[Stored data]
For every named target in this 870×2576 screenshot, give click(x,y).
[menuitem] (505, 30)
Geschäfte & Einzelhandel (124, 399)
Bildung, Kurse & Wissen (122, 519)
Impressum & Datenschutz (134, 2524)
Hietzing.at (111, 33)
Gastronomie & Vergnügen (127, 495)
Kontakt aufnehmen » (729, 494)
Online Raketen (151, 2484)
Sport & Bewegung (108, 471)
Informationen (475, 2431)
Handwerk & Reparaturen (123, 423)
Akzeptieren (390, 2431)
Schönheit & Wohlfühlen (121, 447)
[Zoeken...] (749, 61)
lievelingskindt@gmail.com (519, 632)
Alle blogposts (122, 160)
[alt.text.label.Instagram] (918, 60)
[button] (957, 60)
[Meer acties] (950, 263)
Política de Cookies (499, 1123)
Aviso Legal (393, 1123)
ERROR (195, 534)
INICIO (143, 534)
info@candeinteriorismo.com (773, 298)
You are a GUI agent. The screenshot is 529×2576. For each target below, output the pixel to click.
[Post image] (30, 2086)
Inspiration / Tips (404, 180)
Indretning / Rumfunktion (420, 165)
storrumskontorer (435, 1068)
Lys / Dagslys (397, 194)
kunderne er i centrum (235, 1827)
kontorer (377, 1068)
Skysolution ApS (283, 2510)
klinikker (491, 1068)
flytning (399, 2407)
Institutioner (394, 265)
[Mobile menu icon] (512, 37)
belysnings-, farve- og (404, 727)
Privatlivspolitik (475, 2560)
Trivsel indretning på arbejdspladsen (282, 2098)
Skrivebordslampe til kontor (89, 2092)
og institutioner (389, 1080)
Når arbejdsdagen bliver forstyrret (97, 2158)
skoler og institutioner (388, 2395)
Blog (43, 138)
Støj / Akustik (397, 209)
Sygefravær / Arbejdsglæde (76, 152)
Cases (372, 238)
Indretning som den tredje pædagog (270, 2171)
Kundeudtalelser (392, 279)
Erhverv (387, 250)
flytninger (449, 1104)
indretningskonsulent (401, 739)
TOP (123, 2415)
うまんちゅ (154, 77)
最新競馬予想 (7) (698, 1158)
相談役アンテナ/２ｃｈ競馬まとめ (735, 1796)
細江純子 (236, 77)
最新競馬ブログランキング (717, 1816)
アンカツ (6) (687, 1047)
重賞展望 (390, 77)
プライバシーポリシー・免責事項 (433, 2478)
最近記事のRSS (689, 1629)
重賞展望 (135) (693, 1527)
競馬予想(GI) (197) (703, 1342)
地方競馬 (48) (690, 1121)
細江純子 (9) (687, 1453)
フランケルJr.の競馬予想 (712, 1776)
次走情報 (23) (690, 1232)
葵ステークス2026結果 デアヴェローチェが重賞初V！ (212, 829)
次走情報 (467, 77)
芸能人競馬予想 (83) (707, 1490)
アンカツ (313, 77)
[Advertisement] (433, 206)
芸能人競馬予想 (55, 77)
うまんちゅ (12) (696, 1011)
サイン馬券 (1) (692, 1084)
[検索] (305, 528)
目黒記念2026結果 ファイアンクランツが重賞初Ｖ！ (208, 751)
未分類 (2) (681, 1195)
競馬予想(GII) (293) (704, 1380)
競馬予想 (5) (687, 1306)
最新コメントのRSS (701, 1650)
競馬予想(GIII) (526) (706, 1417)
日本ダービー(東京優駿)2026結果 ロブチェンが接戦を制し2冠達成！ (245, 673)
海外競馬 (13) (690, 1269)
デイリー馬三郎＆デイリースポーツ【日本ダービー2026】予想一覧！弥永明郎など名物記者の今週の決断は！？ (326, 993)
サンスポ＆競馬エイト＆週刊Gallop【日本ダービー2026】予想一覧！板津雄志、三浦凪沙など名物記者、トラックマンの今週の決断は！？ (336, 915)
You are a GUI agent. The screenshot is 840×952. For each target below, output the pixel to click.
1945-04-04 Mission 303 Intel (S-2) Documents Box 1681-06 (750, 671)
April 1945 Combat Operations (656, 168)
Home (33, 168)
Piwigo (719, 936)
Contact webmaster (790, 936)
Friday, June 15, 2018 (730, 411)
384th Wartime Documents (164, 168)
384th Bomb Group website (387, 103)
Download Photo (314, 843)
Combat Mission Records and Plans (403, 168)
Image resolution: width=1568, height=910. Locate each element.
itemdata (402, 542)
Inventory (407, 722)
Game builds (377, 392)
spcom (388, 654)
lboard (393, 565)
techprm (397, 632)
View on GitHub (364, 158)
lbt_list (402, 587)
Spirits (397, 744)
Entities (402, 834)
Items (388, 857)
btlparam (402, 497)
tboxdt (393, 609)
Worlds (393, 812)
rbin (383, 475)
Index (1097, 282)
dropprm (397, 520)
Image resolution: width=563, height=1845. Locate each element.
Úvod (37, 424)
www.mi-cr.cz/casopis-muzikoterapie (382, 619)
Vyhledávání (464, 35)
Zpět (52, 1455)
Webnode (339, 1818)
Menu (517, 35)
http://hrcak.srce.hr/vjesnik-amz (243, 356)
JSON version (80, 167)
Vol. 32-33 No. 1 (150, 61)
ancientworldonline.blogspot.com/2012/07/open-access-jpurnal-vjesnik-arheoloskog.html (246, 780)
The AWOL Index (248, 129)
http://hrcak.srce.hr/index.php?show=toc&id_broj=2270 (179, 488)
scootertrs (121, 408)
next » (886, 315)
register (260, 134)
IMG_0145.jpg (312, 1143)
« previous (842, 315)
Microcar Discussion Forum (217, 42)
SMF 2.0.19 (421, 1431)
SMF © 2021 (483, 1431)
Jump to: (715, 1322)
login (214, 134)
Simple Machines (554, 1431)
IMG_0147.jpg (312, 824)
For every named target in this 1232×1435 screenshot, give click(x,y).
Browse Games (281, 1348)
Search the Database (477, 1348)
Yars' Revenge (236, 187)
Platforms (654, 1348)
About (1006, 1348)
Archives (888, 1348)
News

-- REQUIRED WORK --
Starting at the line that has "Skysolution ApS (283, 2510)" and ending at the line that has "og institutioner (389, 1080)", please write out the lines above exactly, leaving out all others.

-- EXPECTED OUTPUT --
Skysolution ApS (283, 2510)
klinikker (491, 1068)
flytning (399, 2407)
Institutioner (394, 265)
[Mobile menu icon] (512, 37)
belysnings-, farve- og (404, 727)
Privatlivspolitik (475, 2560)
Trivsel indretning på arbejdspladsen (282, 2098)
Skrivebordslampe til kontor (89, 2092)
og institutioner (389, 1080)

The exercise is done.